▶ _The task_
Find and copy each line of the records where the string "Explore" shows up.

Data excerpts:
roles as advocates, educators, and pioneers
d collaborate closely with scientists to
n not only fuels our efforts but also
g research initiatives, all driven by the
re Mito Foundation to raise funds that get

---

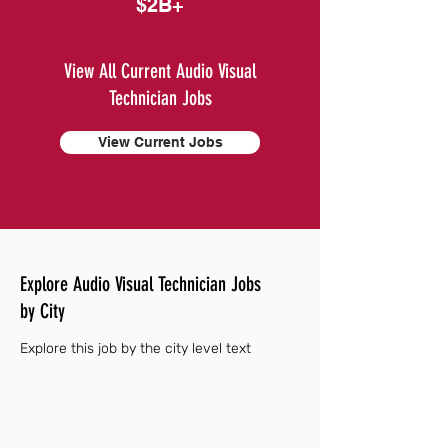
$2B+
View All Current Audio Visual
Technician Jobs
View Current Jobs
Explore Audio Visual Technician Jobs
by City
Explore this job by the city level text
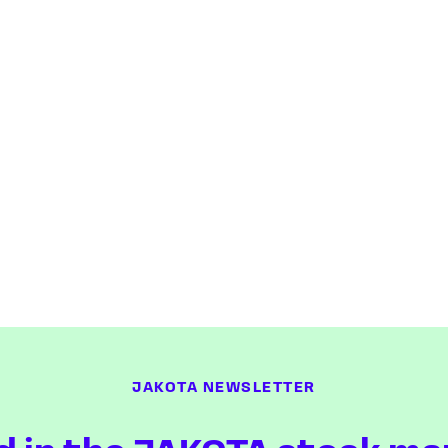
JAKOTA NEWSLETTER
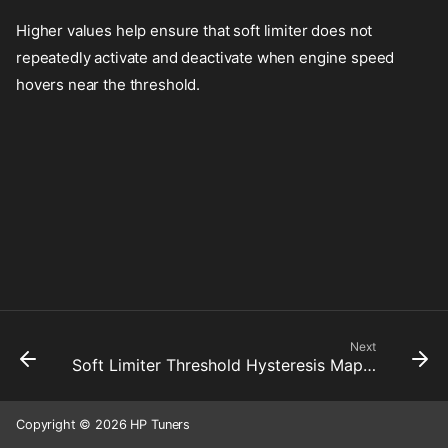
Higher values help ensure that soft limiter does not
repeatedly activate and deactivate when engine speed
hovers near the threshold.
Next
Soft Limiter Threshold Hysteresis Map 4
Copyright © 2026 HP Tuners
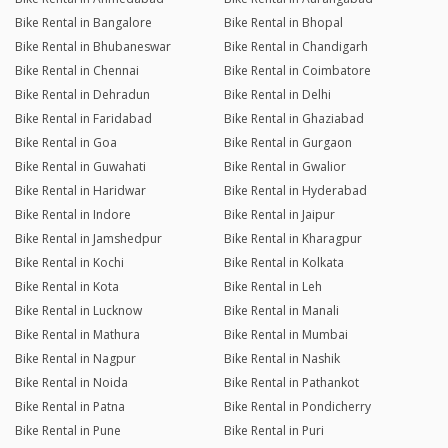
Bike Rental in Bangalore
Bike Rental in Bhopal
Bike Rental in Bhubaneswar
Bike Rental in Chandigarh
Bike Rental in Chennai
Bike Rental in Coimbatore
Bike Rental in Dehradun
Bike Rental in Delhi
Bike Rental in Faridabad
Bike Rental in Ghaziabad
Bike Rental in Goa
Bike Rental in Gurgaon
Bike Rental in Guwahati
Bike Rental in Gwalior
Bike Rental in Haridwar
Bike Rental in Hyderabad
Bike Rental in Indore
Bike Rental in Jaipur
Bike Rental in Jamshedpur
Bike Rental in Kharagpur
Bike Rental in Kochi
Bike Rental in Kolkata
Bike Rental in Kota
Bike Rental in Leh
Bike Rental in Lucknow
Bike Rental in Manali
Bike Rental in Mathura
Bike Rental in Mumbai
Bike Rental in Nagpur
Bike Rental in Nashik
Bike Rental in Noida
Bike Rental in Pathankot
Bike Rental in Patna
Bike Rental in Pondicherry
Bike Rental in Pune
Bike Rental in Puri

---

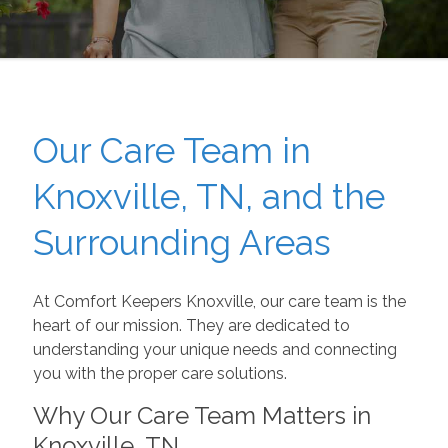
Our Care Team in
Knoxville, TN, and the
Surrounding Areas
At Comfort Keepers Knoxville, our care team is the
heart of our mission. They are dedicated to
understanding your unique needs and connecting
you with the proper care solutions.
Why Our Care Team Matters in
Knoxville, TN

▶ _Response box_
Explore Audio Visual Technician Jobs
Explore this job by the city level text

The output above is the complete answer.